Your goal. Which lines in the records below contain the word "Cases"? Copy each one out.

Exercise data.
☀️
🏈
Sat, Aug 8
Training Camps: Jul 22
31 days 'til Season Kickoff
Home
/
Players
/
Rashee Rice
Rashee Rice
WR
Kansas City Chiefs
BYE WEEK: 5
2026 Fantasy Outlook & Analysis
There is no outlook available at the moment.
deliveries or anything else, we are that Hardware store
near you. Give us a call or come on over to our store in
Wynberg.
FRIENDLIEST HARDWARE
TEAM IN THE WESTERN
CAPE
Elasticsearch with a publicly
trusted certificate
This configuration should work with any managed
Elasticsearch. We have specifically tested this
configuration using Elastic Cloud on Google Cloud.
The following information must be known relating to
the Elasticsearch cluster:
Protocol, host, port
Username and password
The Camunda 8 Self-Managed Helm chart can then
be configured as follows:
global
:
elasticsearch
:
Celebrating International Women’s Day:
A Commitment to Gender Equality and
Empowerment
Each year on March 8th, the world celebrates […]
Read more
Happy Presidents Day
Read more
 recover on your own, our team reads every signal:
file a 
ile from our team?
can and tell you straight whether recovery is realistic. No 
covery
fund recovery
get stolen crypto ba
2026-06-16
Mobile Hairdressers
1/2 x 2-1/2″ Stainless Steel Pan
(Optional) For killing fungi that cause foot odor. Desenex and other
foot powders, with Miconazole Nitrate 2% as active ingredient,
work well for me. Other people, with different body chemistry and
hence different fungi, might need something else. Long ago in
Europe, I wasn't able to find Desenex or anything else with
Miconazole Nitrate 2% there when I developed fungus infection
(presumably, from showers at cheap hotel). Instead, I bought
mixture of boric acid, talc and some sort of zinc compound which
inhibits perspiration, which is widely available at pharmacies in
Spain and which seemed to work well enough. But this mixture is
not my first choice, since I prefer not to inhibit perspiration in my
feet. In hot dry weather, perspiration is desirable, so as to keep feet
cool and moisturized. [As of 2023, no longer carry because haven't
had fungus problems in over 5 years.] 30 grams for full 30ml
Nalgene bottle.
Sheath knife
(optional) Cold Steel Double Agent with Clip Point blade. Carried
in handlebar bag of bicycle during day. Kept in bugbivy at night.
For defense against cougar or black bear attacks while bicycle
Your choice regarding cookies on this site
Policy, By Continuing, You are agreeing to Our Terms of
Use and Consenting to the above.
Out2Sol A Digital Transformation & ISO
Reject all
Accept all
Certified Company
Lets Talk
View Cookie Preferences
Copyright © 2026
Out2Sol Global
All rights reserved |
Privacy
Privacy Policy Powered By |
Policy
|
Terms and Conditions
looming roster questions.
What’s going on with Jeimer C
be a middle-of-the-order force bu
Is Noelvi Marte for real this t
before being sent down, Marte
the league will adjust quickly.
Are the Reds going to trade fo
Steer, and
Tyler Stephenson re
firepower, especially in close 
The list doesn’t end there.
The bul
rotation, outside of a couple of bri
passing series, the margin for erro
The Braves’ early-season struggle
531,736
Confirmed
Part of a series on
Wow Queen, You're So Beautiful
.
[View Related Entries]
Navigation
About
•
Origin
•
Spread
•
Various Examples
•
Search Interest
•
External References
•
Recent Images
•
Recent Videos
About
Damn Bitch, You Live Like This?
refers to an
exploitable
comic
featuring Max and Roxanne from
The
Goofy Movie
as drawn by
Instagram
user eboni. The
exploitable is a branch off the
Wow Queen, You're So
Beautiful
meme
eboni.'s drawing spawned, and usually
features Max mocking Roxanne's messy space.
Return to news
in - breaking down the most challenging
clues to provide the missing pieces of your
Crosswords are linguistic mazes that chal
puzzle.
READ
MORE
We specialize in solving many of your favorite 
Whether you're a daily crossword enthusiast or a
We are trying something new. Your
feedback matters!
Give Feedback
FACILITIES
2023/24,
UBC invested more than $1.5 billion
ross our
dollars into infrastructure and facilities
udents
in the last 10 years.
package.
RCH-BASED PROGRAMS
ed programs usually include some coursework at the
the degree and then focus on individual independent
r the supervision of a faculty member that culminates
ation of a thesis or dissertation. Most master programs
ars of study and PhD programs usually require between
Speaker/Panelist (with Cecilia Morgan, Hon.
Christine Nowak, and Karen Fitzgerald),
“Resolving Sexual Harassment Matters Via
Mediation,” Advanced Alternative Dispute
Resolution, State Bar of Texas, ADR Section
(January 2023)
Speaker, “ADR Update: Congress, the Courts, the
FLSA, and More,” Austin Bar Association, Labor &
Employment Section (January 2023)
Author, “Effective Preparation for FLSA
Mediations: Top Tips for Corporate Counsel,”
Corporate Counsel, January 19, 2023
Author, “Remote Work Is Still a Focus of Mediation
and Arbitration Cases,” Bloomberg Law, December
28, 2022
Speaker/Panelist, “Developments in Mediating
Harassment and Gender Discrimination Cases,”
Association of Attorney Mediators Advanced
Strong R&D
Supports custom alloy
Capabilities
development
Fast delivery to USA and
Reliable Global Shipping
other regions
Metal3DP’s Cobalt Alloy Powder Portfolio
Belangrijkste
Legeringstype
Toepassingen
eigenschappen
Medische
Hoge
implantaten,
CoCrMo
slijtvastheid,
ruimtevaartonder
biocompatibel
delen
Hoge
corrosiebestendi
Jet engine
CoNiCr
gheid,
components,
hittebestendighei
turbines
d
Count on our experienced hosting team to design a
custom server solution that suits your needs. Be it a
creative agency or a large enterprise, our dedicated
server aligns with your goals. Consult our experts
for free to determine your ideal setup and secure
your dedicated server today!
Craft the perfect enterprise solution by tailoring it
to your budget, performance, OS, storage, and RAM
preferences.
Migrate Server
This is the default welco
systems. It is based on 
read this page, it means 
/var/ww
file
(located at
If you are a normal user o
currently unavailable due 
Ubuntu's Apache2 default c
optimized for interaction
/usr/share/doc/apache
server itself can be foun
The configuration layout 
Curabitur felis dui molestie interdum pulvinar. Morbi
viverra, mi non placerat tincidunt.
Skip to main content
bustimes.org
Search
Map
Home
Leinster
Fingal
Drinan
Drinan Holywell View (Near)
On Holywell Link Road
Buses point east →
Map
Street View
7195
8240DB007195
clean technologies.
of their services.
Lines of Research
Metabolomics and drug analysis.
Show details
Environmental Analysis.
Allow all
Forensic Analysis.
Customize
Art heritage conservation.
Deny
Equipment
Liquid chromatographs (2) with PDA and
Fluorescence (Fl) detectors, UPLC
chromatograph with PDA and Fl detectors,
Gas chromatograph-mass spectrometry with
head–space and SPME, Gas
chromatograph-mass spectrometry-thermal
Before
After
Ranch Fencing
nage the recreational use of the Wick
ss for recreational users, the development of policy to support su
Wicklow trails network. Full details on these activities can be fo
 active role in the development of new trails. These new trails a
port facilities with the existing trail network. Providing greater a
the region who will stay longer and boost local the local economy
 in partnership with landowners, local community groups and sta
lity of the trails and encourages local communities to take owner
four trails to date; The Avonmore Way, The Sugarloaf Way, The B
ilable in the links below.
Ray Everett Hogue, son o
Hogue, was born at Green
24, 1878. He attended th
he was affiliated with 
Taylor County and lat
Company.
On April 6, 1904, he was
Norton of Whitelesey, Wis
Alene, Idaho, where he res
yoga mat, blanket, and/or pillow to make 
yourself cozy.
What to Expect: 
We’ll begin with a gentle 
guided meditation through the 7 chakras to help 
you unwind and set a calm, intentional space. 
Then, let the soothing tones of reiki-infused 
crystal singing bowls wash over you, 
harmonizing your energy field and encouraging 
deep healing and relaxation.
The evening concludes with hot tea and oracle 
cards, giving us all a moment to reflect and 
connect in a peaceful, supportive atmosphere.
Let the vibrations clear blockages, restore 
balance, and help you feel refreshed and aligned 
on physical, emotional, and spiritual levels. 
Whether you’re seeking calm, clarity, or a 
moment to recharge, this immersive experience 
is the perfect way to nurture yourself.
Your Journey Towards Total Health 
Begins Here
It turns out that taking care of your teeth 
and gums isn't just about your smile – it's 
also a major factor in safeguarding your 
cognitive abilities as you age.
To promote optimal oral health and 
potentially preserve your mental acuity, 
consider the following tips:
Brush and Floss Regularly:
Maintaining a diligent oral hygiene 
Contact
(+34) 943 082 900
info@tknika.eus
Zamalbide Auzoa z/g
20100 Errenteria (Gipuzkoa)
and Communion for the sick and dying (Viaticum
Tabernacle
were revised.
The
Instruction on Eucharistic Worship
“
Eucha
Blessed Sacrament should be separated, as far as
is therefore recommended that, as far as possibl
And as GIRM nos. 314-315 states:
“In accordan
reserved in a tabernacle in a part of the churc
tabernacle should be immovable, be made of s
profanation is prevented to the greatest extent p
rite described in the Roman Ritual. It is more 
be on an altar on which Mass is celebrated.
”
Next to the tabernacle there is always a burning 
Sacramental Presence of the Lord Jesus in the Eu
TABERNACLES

Solution to this exercise.
and Arbitration Cases,” Bloomberg Law, December
Harassment and Gender Discrimination Cases,”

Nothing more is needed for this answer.